[Saved data entries]
•••••

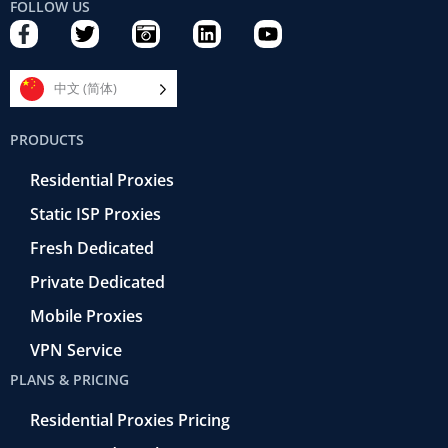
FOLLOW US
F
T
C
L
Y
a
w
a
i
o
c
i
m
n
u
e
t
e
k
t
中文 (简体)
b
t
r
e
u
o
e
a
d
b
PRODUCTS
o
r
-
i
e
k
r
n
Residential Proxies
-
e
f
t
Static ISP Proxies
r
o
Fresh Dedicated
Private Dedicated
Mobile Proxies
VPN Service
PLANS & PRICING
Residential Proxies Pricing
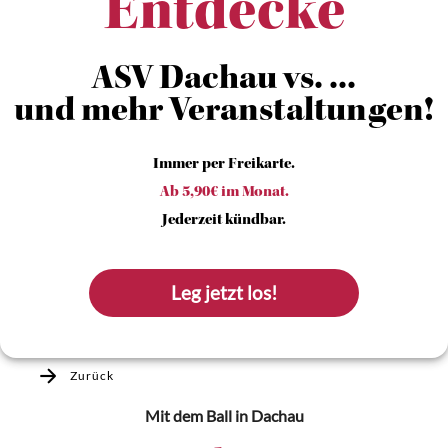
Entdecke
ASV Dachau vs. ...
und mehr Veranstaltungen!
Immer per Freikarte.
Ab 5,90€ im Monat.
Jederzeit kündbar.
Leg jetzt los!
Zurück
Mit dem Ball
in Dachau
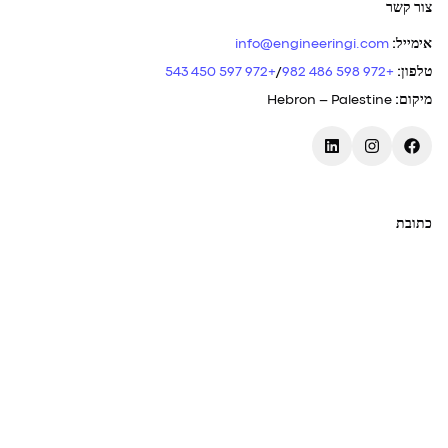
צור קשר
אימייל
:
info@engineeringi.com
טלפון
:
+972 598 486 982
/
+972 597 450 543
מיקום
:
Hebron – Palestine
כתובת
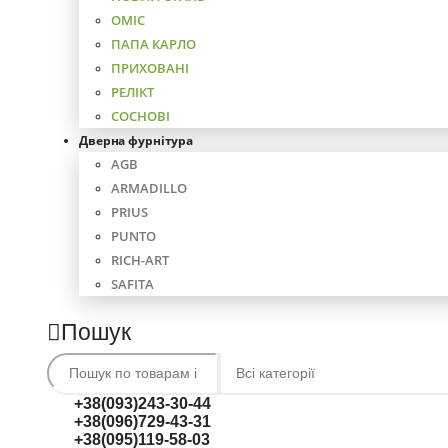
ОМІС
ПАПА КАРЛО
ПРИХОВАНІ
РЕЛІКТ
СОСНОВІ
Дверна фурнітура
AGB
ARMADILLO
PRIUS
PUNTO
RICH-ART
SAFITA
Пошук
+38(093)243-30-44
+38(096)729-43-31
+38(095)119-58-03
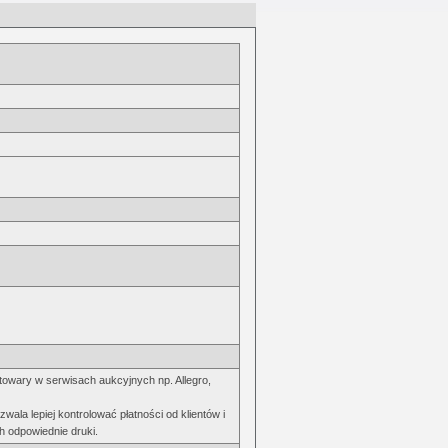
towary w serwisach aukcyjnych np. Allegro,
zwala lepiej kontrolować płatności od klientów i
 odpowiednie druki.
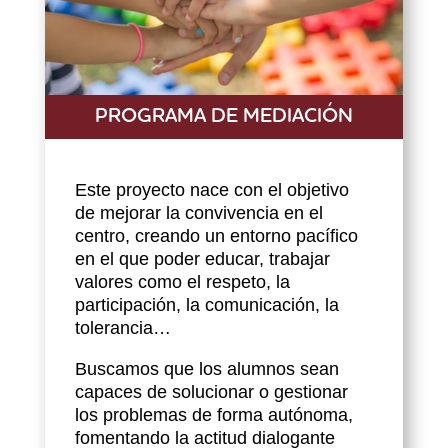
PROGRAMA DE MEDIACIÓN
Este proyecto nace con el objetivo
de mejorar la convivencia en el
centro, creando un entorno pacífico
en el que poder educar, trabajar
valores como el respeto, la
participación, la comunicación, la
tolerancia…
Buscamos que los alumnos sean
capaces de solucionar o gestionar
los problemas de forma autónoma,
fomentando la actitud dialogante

•••••

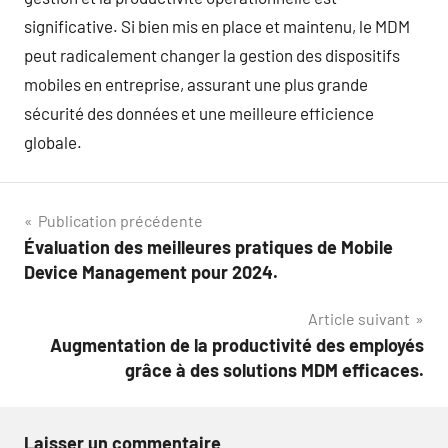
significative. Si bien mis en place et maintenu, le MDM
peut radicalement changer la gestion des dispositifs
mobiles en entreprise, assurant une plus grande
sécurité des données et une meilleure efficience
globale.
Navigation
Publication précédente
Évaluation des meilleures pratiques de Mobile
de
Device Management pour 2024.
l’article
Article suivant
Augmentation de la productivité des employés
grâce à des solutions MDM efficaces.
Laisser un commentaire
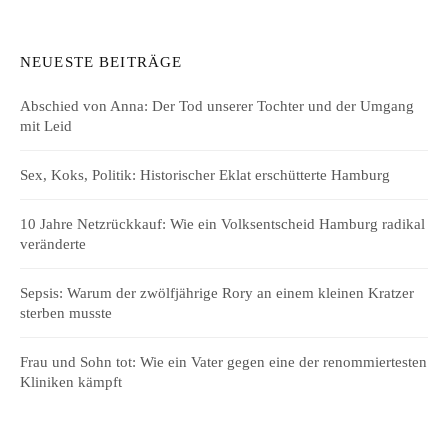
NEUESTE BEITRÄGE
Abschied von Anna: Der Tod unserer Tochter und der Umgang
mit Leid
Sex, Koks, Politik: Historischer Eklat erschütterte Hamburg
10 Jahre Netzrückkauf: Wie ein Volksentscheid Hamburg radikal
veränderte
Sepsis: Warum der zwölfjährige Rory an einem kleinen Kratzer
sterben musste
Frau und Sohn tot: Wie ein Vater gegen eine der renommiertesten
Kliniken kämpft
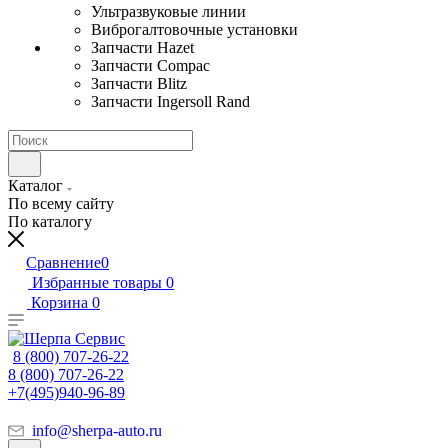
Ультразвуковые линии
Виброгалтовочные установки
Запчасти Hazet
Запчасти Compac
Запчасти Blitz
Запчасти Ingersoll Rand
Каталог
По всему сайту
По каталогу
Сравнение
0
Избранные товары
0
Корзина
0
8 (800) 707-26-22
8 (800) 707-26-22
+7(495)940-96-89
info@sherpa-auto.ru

•••••

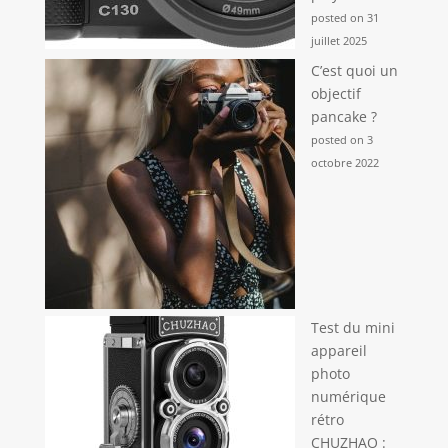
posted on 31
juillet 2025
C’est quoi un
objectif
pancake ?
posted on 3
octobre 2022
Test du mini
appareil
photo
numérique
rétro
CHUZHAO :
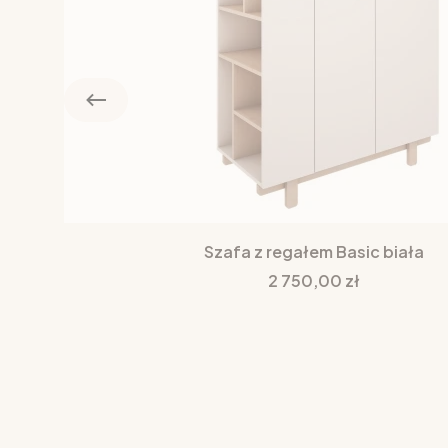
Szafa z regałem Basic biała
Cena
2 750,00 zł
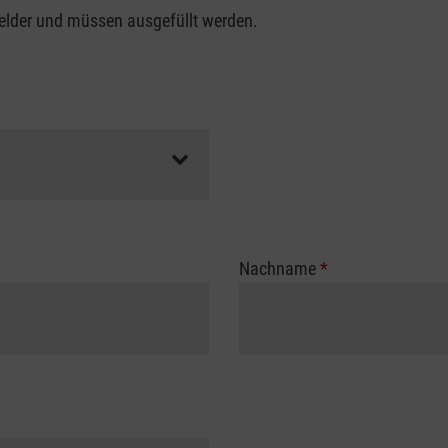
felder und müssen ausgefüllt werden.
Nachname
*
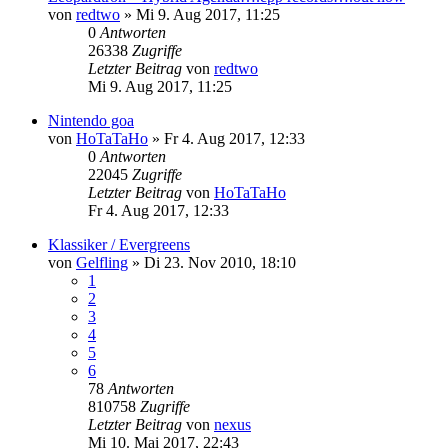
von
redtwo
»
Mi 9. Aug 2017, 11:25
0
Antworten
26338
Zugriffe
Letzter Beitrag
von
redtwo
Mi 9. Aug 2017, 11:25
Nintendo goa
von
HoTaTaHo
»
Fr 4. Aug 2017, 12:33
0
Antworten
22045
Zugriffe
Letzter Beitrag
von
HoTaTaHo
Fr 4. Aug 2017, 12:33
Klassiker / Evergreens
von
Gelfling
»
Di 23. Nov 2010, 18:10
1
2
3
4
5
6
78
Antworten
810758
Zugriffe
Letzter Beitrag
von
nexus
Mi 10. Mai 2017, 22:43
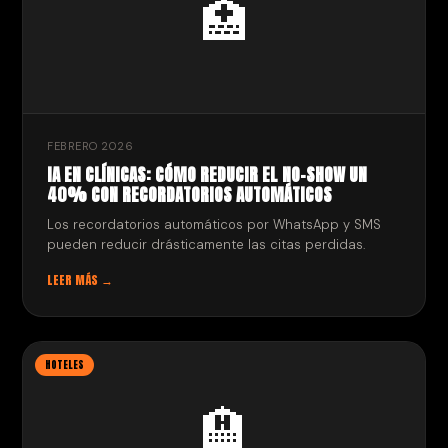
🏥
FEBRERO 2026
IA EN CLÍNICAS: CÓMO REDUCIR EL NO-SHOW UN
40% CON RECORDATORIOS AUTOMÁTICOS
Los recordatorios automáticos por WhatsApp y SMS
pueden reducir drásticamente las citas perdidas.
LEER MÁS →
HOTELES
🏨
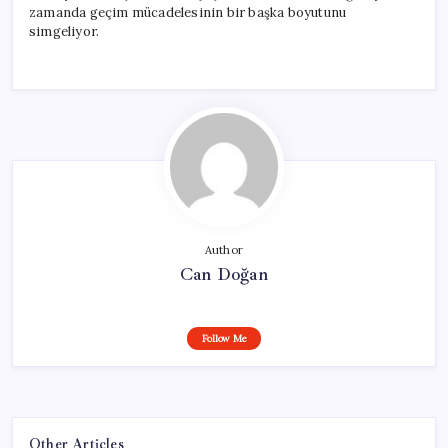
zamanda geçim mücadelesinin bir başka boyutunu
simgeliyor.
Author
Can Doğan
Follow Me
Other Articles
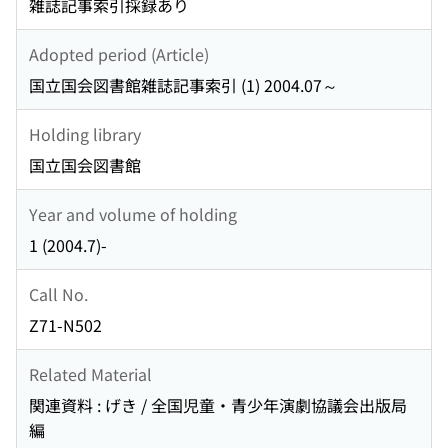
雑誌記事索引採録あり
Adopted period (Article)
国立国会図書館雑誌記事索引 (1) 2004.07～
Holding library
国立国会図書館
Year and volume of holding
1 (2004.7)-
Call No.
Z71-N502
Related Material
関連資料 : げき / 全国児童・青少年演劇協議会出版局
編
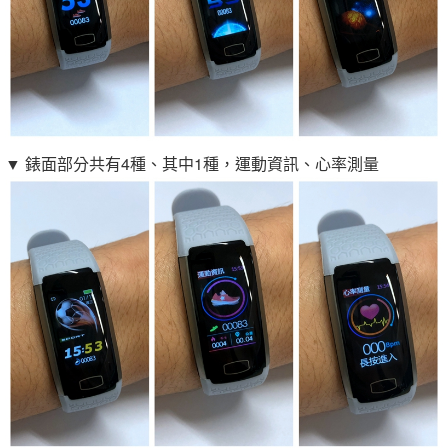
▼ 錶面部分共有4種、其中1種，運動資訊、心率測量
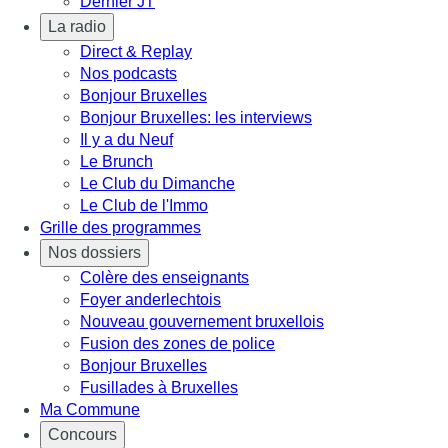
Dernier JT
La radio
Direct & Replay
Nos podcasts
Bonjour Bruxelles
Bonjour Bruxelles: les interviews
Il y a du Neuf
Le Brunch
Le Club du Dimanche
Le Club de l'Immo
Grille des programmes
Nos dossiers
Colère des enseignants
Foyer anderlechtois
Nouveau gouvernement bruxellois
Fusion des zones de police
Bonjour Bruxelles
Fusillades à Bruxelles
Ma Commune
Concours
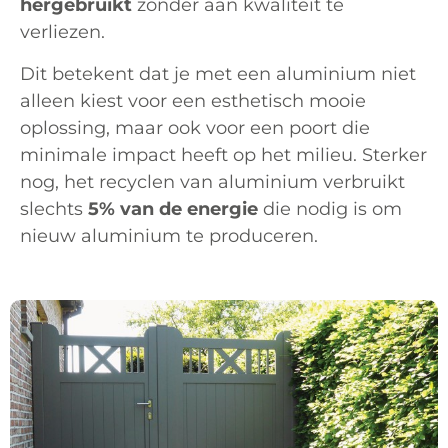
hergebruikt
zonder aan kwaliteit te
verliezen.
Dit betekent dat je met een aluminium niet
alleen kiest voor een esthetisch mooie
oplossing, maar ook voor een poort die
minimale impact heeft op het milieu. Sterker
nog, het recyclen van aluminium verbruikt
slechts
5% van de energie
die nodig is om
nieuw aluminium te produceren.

•••••

The lines above from the one containing "hergebruikt" through the one containing "nieuw aluminium te produceren." are to be set down exactly, and no others.

hergebruikt
zonder aan kwaliteit te
verliezen.
Dit betekent dat je met een aluminium niet
alleen kiest voor een esthetisch mooie
oplossing, maar ook voor een poort die
minimale impact heeft op het milieu. Sterker
nog, het recyclen van aluminium verbruikt
slechts
5% van de energie
die nodig is om
nieuw aluminium te produceren.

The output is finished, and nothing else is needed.